- Task description:
Omit the images. Copy each entry word for word.
-------- Input data
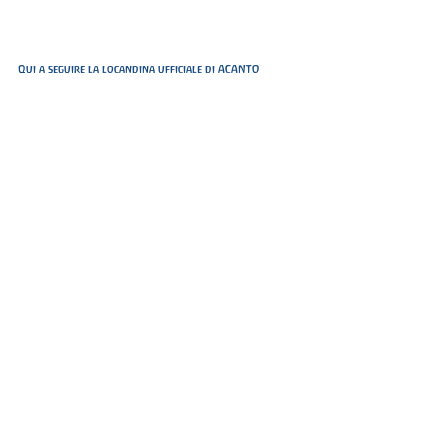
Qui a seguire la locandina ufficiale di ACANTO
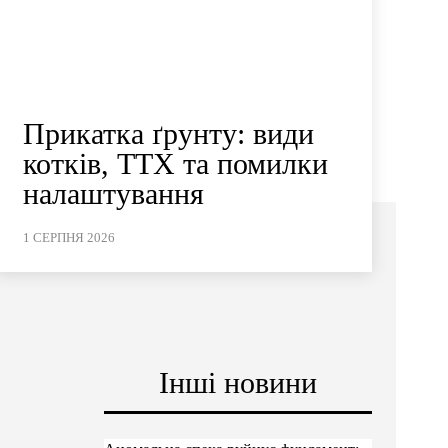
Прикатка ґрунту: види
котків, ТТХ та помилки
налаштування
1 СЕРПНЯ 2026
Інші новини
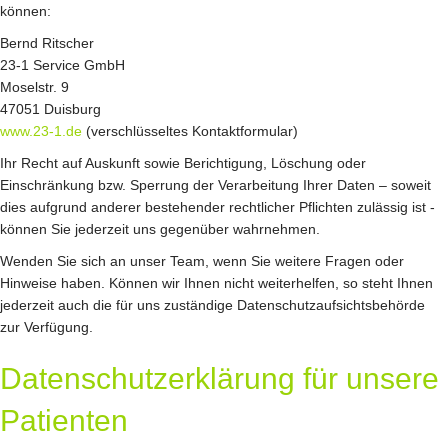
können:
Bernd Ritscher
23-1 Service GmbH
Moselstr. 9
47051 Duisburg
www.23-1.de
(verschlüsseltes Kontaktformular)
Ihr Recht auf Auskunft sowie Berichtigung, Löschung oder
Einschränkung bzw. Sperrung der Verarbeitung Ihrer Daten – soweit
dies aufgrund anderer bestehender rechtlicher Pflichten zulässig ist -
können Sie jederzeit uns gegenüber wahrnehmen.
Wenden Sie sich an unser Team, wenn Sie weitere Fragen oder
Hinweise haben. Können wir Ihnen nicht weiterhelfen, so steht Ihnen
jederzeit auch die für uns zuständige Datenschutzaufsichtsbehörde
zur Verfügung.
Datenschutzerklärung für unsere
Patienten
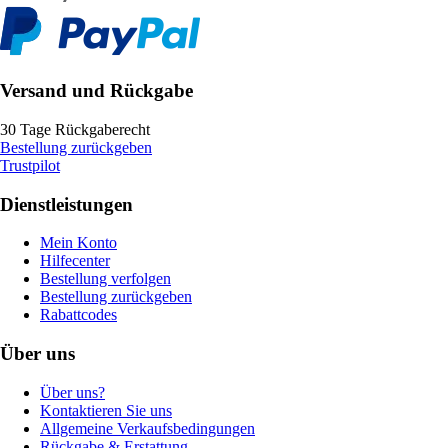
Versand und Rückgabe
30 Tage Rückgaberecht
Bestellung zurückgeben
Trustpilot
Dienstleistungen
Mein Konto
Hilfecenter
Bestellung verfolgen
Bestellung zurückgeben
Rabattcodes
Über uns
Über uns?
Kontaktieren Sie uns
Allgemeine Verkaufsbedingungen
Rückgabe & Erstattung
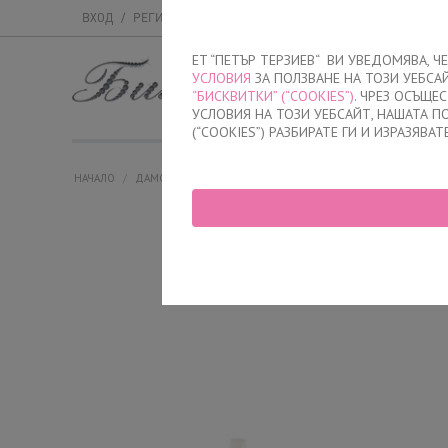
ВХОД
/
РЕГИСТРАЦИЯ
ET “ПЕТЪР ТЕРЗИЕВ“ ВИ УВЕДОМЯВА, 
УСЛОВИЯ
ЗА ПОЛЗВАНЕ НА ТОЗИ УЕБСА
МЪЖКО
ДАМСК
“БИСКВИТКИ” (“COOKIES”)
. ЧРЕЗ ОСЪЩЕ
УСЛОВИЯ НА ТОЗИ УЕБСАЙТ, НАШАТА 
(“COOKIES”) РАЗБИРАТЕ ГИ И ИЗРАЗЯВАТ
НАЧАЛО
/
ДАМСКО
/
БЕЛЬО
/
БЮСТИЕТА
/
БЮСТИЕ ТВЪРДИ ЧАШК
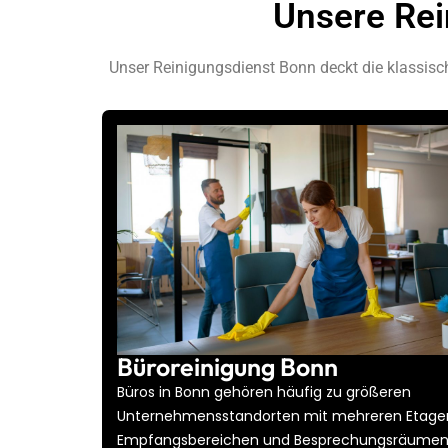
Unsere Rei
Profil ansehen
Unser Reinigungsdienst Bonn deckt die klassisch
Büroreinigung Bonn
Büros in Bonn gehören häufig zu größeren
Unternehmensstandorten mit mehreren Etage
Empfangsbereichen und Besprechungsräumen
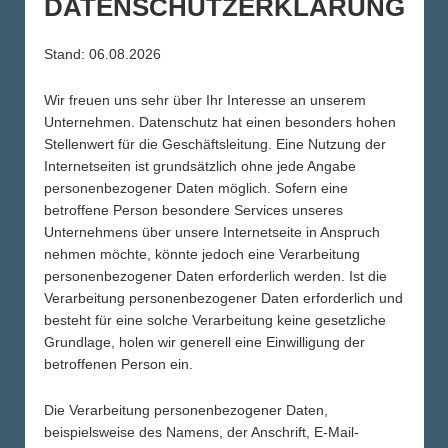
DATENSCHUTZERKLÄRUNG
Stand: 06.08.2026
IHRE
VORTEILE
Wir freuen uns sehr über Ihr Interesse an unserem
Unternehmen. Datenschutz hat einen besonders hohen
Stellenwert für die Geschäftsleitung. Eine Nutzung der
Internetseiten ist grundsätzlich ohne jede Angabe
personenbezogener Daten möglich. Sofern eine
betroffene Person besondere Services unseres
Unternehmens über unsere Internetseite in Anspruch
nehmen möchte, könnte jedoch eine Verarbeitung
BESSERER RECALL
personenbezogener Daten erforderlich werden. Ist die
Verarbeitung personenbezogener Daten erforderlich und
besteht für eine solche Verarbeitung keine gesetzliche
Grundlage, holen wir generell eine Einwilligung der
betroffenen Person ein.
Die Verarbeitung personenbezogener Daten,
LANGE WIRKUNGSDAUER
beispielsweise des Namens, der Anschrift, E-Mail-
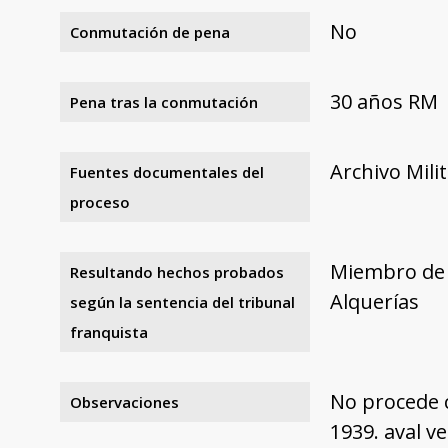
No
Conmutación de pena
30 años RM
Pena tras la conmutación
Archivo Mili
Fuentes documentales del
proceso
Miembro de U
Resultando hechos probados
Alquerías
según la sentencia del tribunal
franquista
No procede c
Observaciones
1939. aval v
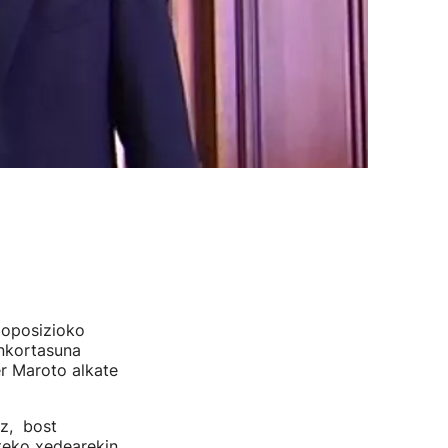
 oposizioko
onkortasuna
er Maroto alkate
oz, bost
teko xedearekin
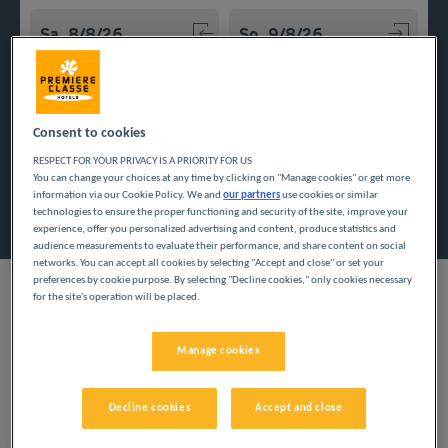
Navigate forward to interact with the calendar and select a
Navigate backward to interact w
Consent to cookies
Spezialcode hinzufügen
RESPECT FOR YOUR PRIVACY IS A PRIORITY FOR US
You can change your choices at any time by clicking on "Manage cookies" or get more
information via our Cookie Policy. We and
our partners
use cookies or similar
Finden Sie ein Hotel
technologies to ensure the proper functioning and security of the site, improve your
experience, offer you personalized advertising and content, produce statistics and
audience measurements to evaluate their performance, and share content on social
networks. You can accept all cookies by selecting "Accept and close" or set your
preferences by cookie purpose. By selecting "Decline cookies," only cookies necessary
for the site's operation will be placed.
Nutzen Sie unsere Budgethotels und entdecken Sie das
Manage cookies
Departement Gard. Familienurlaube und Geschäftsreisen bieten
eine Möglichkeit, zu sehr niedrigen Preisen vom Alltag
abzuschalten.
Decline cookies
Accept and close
----------------
- Exercise solution:
Qui a seguire la locandina ufficiale di ACANTO
Прикатка ґрунту: види
котків, ТТХ та помилки
налаштування
1 СЕРПНЯ 2026
Інші новини
können:
Bernd Ritscher
23-1 Service GmbH
Moselstr. 9
47051 Duisburg
www.23-1.de
(verschlüsseltes Kontaktformular)
Ihr Recht auf Auskunft sowie Berichtigung, Löschung oder
Einschränkung bzw. Sperrung der Verarbeitung Ihrer Daten – soweit
dies aufgrund anderer bestehender rechtlicher Pflichten zulässig ist -
können Sie jederzeit uns gegenüber wahrnehmen.
Wenden Sie sich an unser Team, wenn Sie weitere Fragen oder
Hinweise haben. Können wir Ihnen nicht weiterhelfen, so steht Ihnen
jederzeit auch die für uns zuständige Datenschutzaufsichtsbehörde
zur Verfügung.
Datenschutzerklärung für unsere
Patienten
Versand und Rückgabe
30 Tage Rückgaberecht
Bestellung zurückgeben
Trustpilot
Dienstleistungen
Mein Konto
Hilfecenter
Bestellung verfolgen
Bestellung zurückgeben
Rabattcodes
Über uns
Über uns?
Kontaktieren Sie uns
Allgemeine Verkaufsbedingungen
Rückgabe & Erstattung
ВХОД
/
РЕГИСТРАЦИЯ
ET “ПЕТЪР ТЕРЗИЕВ“ ВИ УВЕДОМЯВА, 
УСЛОВИЯ
ЗА ПОЛЗВАНЕ НА ТОЗИ УЕБСА
МЪЖКО
ДАМСК
“БИСКВИТКИ” (“COOKIES”)
. ЧРЕЗ ОСЪЩЕ
УСЛОВИЯ НА ТОЗИ УЕБСАЙТ, НАШАТА 
(“COOKIES”) РАЗБИРАТЕ ГИ И ИЗРАЗЯВАТ
НАЧАЛО
/
ДАМСКО
/
БЕЛЬО
/
БЮСТИЕТА
/
БЮСТИЕ ТВЪРДИ ЧАШК
Unsere Rei
Profil ansehen
Unser Reinigungsdienst Bonn deckt die klassisch
Büroreinigung Bonn
Büros in Bonn gehören häufig zu größeren
Unternehmensstandorten mit mehreren Etage
Empfangsbereichen und Besprechungsräumen
DATENSCHUTZERKLÄRUNG
Stand: 06.08.2026
IHRE
VORTEILE
Wir freuen uns sehr über Ihr Interesse an unserem
Unternehmen. Datenschutz hat einen besonders hohen
Stellenwert für die Geschäftsleitung. Eine Nutzung der
Internetseiten ist grundsätzlich ohne jede Angabe
personenbezogener Daten möglich. Sofern eine
betroffene Person besondere Services unseres
Unternehmens über unsere Internetseite in Anspruch
nehmen möchte, könnte jedoch eine Verarbeitung
BESSERER RECALL
personenbezogener Daten erforderlich werden. Ist die
Verarbeitung personenbezogener Daten erforderlich und
besteht für eine solche Verarbeitung keine gesetzliche
Grundlage, holen wir generell eine Einwilligung der
betroffenen Person ein.
Die Verarbeitung personenbezogener Daten,
LANGE WIRKUNGSDAUER
beispielsweise des Namens, der Anschrift, E-Mail-
No
Conmutación de pena
30 años RM
Pena tras la conmutación
Archivo Mili
Fuentes documentales del
proceso
Miembro de U
Resultando hechos probados
Alquerías
según la sentencia del tribunal
franquista
No procede c
Observaciones
1939. aval v
 oposizioko
onkortasuna
er Maroto alkate
oz, bost
teko xedearekin
Navigate forward to interact with the calendar and select a
Navigate backward to interact w
Consent to cookies
Spezialcode hinzufügen
RESPECT FOR YOUR PRIVACY IS A PRIORITY FOR US
You can change your choices at any time by clicking on "Manage cookies" or get more
information via our Cookie Policy. We and
our partners
use cookies or similar
Finden Sie ein Hotel
technologies to ensure the proper functioning and security of the site, improve your
experience, offer you personalized advertising and content, produce statistics and
audience measurements to evaluate their performance, and share content on social
networks. You can accept all cookies by selecting "Accept and close" or set your
preferences by cookie purpose. By selecting "Decline cookies," only cookies necessary
for the site's operation will be placed.
Nutzen Sie unsere Budgethotels und entdecken Sie das
Manage cookies
Departement Gard. Familienurlaube und Geschäftsreisen bieten
eine Möglichkeit, zu sehr niedrigen Preisen vom Alltag
abzuschalten.
Decline cookies
Accept and close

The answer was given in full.